1. I realize that the repeated use of scare-quote is a bit of an eye-sore, but I remain convinced that the term “rational choice” is very nearly devoid of content. As this post demonstrates, even relatively sophisticated critiques of “rational choice” tend either be right because the critic defines the relevant terms in such a way that s/he must be right, in which case the criticism only applies to a body of work so narrow that it’s unclear why anyone should care, or to be flat-out wrong (for reasons discussed in this previous post).
2. I agree that “rational choice” is a form of analyticism rather than neopositivism. As he notes, there are those who’ve tried to force game theory’s square peg into neopositivism’s round hole, including many in the EITM movement. But he’s not alone in thinking this is problematic.
3. I think this criticism can be oversold — I’m not aware of any scientific theory that doesn’t take as given at least a few things whose very existence is viewed by other scholars as needing explanation. Again I must insist that if our standard is to avoid all simplifying assumptions, we might as well pack up and go home, because we’re playing a game no one has yet figured out how to win.
4. As Henderson notes, Kant himself said that “the Negroes of Africa have by nature no feeling that rises above the trifling”, which is why Kant “advises us to use a spli bamboo cane instead of a whip, so that the ‘negro’ will suffer a great deal of pains (because of the ‘negro’s’ thick skin, he would not be racked with sufficient agonies through a whip) but without dying.”

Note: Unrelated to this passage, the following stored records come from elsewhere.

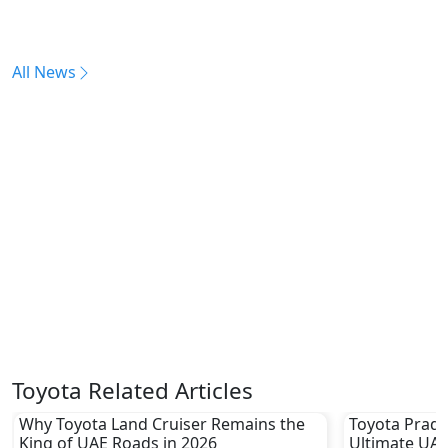
All News
Toyota Related Articles
Why Toyota Land Cruiser Remains the
Toyota Prado
King of UAE Roads in 2026
Ultimate UAE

5. I’ve heard that tenure thing is pretty sweet, and I’m not under any illusions about how heavily anyone will weight my work with graduate students. But I sincerely believe that faculty members have an obligation to help people achieve their intellectual potential, so I never refuse to meet with students who want my help. I’ve had senior colleagues take me out to coffee and tell me “listen, this is a state school, not a small liberal arts college. Maybe you could afford to do that at William and Mary, but you can’t here. I’m just looking out for your best interests here.”